**YOUR INSTRUCTIONS:** Look at each line of the records and count those with "Contactless" in them. Please answer with the count alone.

-- Opening Marker --

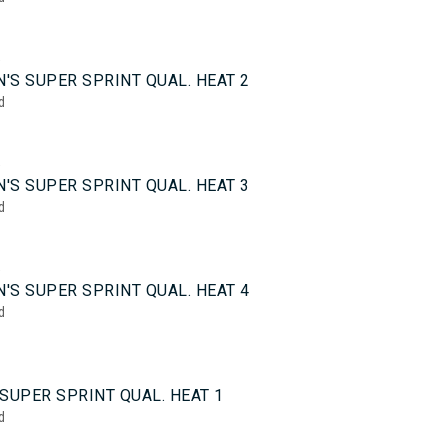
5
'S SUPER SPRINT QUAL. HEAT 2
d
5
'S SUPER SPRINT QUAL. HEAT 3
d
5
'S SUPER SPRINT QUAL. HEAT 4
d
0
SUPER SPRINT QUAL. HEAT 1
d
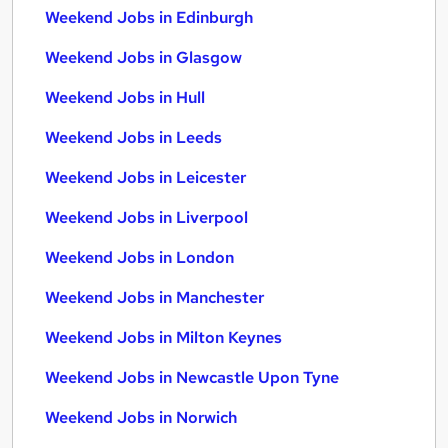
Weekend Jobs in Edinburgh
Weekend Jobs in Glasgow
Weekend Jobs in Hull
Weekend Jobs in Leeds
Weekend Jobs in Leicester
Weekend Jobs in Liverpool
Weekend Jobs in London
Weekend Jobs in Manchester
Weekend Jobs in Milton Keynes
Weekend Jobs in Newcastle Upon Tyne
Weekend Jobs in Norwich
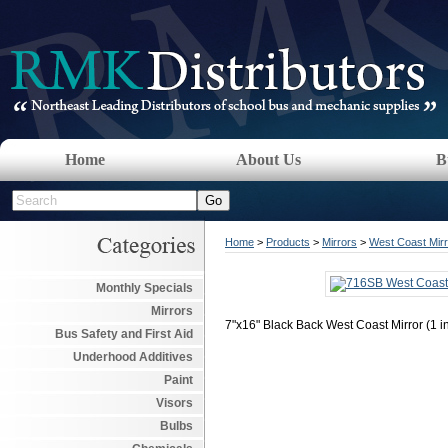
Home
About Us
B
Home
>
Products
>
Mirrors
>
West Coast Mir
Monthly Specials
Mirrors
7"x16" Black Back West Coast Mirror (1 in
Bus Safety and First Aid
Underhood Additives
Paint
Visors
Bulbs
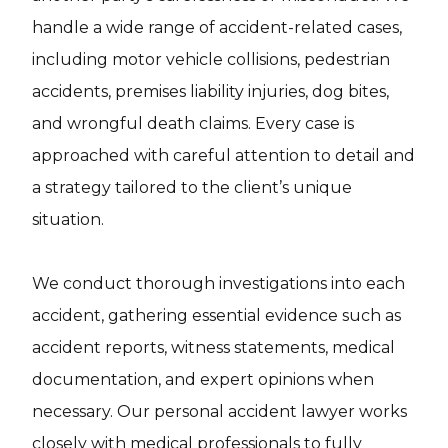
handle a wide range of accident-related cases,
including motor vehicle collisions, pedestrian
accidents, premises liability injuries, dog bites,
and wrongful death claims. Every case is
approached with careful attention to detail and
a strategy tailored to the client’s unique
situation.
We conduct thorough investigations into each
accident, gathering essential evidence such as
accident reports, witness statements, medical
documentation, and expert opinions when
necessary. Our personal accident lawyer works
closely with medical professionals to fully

-- Closing Marker --
-- Opening Marker --

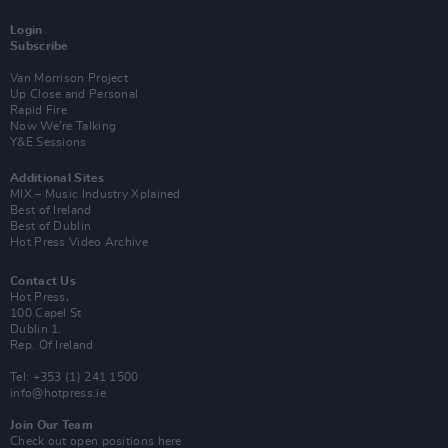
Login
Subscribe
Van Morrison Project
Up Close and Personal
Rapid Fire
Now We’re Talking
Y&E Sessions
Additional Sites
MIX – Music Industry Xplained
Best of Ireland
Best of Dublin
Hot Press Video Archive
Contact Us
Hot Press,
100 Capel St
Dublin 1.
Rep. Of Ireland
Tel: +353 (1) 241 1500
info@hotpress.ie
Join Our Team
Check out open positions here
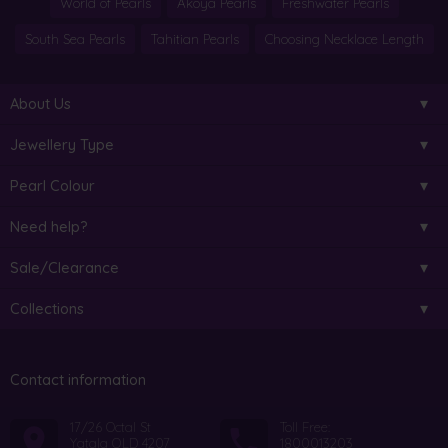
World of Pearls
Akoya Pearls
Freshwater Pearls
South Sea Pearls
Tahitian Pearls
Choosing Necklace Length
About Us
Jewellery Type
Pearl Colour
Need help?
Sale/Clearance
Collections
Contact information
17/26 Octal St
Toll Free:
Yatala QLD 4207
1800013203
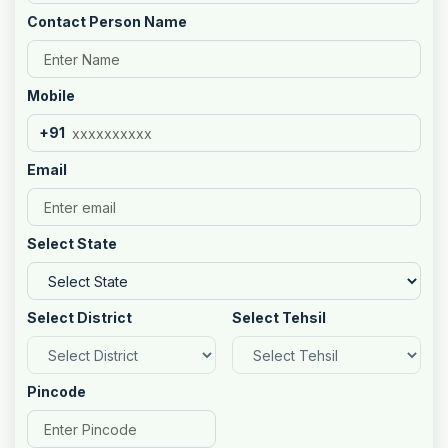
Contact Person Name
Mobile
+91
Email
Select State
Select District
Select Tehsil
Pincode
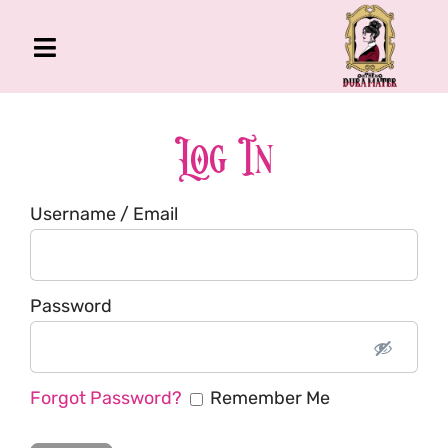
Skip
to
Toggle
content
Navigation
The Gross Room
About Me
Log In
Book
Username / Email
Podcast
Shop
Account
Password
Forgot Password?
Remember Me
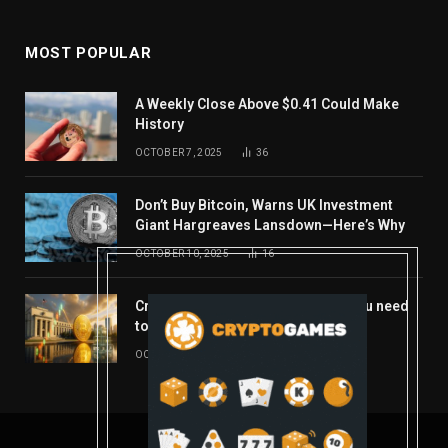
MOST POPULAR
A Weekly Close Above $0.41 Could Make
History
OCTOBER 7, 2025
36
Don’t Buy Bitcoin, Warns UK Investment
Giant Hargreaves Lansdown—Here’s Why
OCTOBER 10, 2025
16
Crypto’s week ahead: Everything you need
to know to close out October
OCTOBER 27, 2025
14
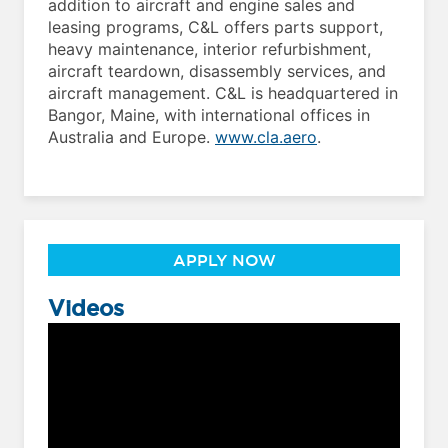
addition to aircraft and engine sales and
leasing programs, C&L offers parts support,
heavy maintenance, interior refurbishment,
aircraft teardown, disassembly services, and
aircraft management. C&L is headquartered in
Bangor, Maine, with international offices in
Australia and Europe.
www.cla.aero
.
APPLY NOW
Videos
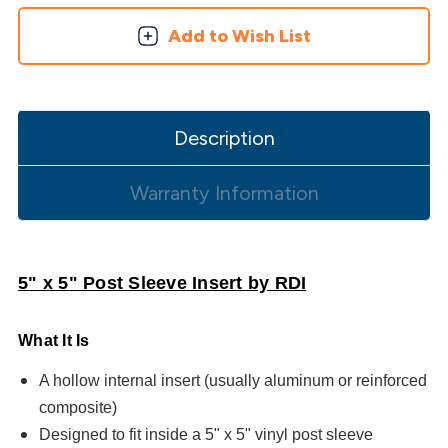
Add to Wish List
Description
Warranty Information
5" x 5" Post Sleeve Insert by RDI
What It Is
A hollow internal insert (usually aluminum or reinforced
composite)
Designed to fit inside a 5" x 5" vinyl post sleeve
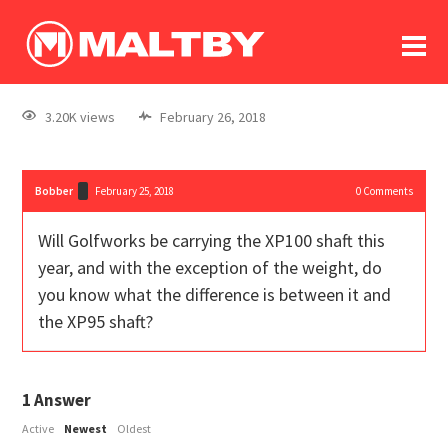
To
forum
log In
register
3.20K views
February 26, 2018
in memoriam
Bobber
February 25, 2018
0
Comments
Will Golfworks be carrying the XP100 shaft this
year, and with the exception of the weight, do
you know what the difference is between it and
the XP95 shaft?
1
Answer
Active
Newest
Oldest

-- Closing Marker --
-- Opening Marker --

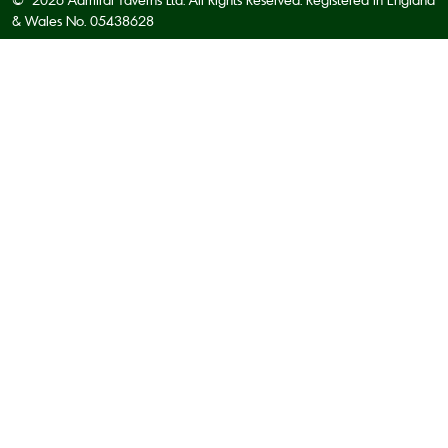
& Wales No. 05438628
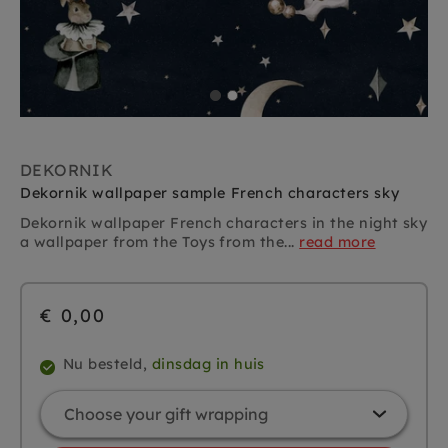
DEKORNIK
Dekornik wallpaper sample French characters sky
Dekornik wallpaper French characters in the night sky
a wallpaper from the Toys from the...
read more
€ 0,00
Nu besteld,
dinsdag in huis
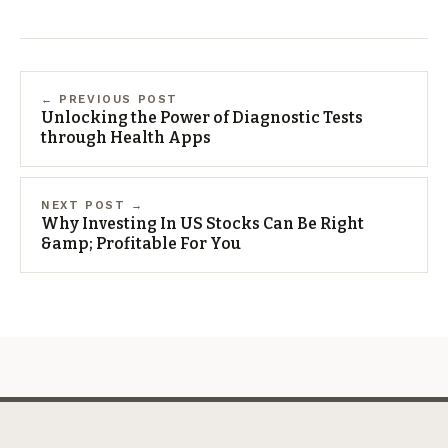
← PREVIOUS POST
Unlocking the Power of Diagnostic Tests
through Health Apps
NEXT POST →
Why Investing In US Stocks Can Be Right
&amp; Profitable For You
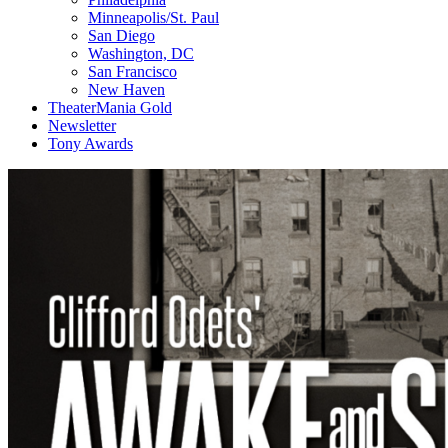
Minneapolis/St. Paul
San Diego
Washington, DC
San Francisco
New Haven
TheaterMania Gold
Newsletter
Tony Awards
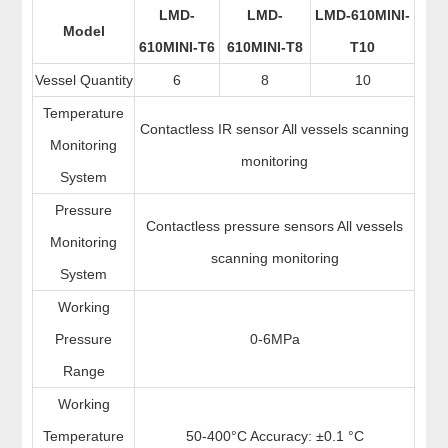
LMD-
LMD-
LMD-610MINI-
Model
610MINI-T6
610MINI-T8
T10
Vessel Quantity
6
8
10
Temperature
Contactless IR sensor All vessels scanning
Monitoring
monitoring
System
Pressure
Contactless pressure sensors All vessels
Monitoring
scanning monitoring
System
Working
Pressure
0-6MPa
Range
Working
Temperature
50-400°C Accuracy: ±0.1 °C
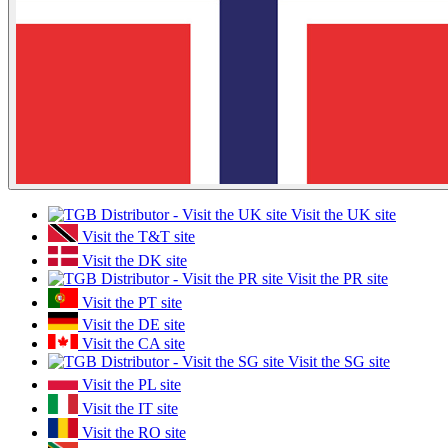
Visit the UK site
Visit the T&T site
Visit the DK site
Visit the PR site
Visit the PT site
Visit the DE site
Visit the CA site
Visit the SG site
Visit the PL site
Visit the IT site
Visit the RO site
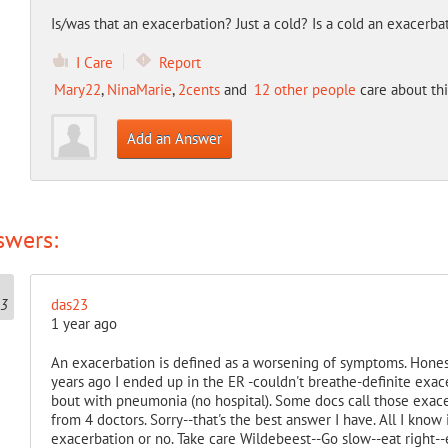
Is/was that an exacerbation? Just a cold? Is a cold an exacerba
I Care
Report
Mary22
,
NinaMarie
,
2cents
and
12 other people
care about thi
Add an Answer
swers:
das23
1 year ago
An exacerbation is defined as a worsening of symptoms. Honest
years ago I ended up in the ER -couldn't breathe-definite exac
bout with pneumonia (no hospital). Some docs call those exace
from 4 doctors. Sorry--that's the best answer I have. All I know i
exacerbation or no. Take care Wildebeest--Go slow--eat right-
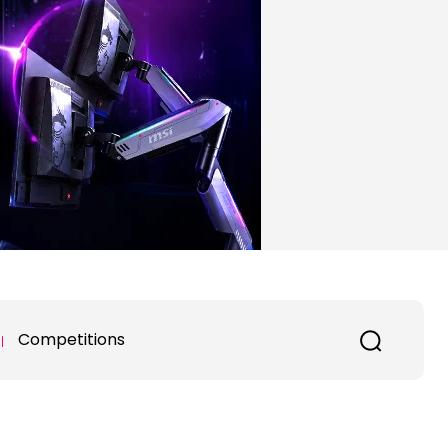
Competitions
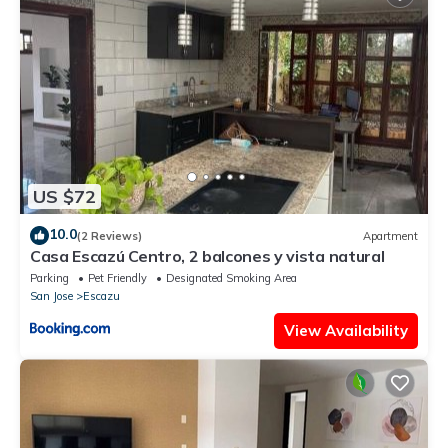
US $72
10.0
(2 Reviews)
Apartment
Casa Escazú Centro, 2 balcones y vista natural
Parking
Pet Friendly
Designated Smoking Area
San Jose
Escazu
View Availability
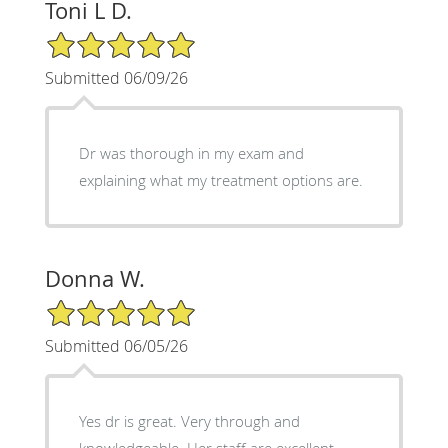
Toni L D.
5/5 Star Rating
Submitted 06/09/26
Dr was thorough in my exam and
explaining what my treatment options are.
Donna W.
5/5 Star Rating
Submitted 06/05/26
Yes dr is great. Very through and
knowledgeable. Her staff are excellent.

-- Closing Marker --

**YOUR SOLUTION:** 2